STORED DATA ▸

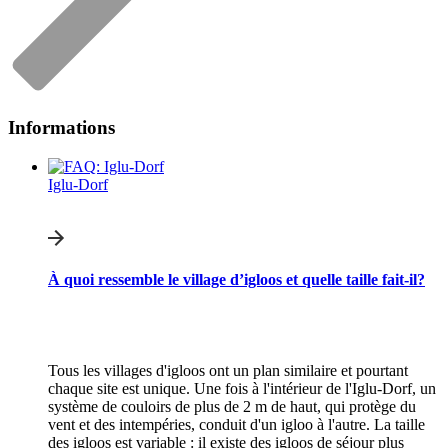
Informations
Iglu-Dorf
À quoi ressemble le village d’igloos et quelle taille fait-il?
Tous les villages d'igloos ont un plan similaire et pourtant
chaque site est unique. Une fois à l'intérieur de l'Iglu-Dorf, un
système de couloirs de plus de 2 m de haut, qui protège du
vent et des intempéries, conduit d'un igloo à l'autre. La taille
des igloos est variable : il existe des igloos de séjour plus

TASK INSTRUCTIONS ▸
Retype the records verbatim, but not their images.

SOLUTION TO THIS PROBLEM ▸
Informations
Iglu-Dorf
À quoi ressemble le village d’igloos et quelle taille fait-il?
Tous les villages d'igloos ont un plan similaire et pourtant
chaque site est unique. Une fois à l'intérieur de l'Iglu-Dorf, un
système de couloirs de plus de 2 m de haut, qui protège du
vent et des intempéries, conduit d'un igloo à l'autre. La taille
des igloos est variable : il existe des igloos de séjour plus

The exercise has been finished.